• [WHAT YOU NEED TO DO] Find the word "Higgins" in the data. Return every line where it appears.
::: SUPPLIED DATA
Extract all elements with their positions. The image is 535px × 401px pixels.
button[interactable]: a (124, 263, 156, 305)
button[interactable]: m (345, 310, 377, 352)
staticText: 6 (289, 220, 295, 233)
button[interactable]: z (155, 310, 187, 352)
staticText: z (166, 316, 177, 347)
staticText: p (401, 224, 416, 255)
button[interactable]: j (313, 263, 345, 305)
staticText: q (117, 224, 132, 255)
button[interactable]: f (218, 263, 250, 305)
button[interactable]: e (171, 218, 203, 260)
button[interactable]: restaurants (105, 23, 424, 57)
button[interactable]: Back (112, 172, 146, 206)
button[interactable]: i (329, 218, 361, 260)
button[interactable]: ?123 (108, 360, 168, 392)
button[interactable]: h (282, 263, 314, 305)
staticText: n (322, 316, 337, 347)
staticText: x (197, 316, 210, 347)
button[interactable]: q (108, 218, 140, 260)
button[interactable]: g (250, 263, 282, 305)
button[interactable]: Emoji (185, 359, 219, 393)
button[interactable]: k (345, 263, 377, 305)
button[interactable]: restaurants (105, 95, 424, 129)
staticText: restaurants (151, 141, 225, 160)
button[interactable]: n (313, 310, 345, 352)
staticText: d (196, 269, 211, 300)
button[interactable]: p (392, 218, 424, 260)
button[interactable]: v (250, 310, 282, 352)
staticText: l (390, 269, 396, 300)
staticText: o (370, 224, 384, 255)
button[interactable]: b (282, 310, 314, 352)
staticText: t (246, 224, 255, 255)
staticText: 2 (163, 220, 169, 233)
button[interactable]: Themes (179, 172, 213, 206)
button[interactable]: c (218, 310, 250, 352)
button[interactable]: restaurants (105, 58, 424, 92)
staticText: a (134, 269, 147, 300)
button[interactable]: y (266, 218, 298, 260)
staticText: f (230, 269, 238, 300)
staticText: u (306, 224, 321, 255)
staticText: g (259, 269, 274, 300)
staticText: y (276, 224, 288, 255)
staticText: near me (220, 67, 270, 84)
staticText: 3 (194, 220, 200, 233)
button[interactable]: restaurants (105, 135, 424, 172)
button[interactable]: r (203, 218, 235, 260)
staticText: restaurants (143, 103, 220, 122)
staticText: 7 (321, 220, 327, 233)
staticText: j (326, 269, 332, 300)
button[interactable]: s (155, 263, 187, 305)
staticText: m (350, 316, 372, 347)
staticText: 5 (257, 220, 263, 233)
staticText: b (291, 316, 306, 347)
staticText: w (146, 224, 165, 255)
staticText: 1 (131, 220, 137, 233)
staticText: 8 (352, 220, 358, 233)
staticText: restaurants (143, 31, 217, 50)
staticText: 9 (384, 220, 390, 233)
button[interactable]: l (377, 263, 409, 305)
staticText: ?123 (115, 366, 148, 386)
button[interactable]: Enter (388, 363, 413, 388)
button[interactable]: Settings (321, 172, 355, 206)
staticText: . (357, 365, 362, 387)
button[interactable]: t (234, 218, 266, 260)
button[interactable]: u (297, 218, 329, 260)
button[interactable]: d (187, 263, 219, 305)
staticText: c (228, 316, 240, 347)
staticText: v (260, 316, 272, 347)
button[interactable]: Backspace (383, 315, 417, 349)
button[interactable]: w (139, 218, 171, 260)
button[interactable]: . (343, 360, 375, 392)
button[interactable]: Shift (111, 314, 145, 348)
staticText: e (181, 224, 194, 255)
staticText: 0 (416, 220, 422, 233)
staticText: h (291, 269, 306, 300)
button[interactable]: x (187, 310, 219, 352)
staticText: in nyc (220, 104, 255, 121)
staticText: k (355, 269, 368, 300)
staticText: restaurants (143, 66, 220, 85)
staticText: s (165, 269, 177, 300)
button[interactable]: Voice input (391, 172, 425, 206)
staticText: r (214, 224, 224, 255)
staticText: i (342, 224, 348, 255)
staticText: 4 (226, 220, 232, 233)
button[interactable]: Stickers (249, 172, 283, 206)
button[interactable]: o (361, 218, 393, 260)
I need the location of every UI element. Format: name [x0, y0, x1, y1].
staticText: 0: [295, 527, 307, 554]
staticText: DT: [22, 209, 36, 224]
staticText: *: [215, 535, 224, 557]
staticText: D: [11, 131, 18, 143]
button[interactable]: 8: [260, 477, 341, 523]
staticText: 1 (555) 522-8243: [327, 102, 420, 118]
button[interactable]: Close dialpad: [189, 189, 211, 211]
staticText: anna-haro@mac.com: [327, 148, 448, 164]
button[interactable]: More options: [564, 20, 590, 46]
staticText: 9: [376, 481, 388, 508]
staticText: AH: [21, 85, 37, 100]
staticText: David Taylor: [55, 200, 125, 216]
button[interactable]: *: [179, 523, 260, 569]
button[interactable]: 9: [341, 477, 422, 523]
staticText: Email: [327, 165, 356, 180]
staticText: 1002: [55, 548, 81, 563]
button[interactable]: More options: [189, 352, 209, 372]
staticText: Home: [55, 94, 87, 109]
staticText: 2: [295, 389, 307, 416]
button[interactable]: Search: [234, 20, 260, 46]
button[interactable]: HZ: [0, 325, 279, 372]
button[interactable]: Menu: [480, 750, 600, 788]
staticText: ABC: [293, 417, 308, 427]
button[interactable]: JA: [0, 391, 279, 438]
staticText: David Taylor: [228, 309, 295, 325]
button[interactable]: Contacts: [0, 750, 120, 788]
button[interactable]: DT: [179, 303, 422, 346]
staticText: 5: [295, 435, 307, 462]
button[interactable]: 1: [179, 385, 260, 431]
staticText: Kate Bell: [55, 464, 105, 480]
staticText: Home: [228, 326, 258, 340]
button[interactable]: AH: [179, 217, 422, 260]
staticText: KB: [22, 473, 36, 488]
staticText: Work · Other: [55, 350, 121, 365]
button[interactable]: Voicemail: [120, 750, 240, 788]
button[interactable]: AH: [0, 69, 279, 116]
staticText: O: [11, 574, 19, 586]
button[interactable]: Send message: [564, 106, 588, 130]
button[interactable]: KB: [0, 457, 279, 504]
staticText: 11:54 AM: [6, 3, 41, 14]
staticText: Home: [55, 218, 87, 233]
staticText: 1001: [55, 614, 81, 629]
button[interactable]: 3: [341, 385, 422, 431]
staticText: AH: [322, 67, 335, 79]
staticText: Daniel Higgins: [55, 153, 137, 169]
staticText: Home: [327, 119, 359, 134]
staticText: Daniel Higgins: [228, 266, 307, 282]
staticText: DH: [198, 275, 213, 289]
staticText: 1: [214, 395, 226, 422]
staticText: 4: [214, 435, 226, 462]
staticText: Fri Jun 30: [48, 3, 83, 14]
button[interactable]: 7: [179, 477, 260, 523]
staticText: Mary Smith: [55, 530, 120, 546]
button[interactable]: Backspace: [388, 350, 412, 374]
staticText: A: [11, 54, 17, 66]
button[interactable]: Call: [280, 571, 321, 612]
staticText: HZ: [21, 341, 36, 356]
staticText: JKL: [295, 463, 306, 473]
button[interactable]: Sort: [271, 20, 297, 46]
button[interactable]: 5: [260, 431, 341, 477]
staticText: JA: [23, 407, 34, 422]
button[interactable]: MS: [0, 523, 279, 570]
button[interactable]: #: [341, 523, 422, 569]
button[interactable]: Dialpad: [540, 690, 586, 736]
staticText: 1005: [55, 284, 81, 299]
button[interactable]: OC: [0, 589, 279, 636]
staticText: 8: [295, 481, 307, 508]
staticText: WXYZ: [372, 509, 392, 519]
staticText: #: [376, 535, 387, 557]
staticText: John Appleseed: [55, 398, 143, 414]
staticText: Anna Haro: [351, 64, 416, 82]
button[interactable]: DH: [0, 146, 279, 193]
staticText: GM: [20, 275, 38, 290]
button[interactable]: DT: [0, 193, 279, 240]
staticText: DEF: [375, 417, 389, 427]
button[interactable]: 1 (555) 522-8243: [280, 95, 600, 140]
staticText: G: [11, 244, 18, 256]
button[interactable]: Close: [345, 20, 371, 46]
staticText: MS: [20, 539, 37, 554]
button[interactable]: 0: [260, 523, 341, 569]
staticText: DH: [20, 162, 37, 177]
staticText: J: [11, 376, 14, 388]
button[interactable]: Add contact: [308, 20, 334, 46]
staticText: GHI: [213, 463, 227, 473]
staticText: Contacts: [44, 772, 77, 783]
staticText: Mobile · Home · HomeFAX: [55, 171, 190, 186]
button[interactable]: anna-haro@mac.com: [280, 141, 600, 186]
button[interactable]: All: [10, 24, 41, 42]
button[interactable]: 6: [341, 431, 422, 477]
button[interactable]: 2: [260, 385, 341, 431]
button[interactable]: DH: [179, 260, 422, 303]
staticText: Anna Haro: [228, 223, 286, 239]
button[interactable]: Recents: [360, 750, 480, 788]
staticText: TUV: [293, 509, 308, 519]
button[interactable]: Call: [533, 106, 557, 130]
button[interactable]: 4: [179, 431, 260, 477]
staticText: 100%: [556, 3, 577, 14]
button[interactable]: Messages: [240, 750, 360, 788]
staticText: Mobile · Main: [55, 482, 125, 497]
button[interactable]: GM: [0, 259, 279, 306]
::::::
• [SOLUTION FOR THIS PROBLEM]
staticText: Daniel Higgins: [55, 153, 137, 169]
staticText: Daniel Higgins: [228, 266, 307, 282]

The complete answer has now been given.